▸ Activity
Output the line that contains "Answer in <instances>...</instances>.", then every line beneath it through the end of the records, exactly as given and with no other lines.

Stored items
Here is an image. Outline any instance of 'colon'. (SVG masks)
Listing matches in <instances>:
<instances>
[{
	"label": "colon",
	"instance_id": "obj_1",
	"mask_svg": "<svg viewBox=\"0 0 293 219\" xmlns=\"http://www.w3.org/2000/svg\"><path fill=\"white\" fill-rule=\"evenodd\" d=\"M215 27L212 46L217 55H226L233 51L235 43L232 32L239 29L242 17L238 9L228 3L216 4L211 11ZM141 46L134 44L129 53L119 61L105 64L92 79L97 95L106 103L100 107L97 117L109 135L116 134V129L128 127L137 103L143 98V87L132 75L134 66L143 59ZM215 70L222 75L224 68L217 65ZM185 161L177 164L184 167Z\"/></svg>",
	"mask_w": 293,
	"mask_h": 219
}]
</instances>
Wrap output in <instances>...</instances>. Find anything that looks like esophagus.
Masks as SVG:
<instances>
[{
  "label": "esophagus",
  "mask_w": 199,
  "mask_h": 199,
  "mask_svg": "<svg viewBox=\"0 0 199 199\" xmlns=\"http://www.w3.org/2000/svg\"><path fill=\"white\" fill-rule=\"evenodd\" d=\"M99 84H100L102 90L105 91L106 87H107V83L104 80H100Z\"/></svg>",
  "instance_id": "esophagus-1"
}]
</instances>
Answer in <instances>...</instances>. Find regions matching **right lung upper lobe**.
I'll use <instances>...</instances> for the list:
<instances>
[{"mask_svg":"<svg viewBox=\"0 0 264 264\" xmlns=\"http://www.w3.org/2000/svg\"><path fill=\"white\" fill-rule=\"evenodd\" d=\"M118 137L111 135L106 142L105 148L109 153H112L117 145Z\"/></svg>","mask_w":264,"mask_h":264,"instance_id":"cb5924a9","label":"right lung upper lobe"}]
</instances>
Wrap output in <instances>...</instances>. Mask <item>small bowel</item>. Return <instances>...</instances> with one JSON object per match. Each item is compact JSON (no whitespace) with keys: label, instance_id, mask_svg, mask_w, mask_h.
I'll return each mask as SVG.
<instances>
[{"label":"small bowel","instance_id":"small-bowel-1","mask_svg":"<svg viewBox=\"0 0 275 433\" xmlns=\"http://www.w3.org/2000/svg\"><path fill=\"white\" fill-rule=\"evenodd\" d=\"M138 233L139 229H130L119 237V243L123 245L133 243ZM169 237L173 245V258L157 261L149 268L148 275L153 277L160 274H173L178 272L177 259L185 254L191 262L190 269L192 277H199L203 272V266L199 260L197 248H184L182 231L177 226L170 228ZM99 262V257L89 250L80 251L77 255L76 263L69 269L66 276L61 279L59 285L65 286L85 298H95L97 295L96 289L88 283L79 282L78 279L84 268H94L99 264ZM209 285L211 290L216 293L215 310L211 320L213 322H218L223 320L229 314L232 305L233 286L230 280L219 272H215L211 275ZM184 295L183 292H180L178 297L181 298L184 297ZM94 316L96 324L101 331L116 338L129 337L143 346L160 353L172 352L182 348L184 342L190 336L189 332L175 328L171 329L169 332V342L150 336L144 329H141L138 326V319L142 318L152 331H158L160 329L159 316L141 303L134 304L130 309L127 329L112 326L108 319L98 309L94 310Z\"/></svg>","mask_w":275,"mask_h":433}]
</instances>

▸ Task answer
Answer in <instances>...</instances>. Find regions matching **right lung upper lobe**.
I'll use <instances>...</instances> for the list:
<instances>
[{"mask_svg":"<svg viewBox=\"0 0 264 264\" xmlns=\"http://www.w3.org/2000/svg\"><path fill=\"white\" fill-rule=\"evenodd\" d=\"M118 137L111 135L106 142L105 148L109 153H112L117 145Z\"/></svg>","mask_w":264,"mask_h":264,"instance_id":"cb5924a9","label":"right lung upper lobe"}]
</instances>
Wrap output in <instances>...</instances>. Mask <item>small bowel</item>. Return <instances>...</instances> with one JSON object per match. Each item is compact JSON (no whitespace) with keys: label, instance_id, mask_svg, mask_w, mask_h.
I'll return each mask as SVG.
<instances>
[{"label":"small bowel","instance_id":"small-bowel-1","mask_svg":"<svg viewBox=\"0 0 275 433\" xmlns=\"http://www.w3.org/2000/svg\"><path fill=\"white\" fill-rule=\"evenodd\" d=\"M138 233L139 229H130L119 237V243L123 245L133 243ZM169 237L173 245V258L157 261L149 268L148 275L153 277L160 274H173L178 272L177 259L185 254L191 262L190 269L192 277H199L203 272V266L199 260L197 248H184L182 231L177 226L170 228ZM99 262V257L89 250L80 251L77 255L76 263L69 269L66 276L61 279L59 285L65 286L85 298H95L97 295L96 289L88 283L79 282L78 279L84 268H94L99 264ZM209 285L211 290L216 293L215 310L211 320L213 322H218L223 320L229 314L232 305L233 286L230 280L219 272H215L211 275ZM184 295L183 292H180L178 297L181 298L184 297ZM94 316L96 324L101 331L116 338L129 337L143 346L160 353L172 352L182 348L184 342L190 336L189 332L175 328L171 329L169 332V342L150 336L144 329H141L138 326V319L142 318L152 331H158L160 329L159 316L141 303L134 304L130 309L127 329L112 326L108 319L98 309L94 310Z\"/></svg>","mask_w":275,"mask_h":433}]
</instances>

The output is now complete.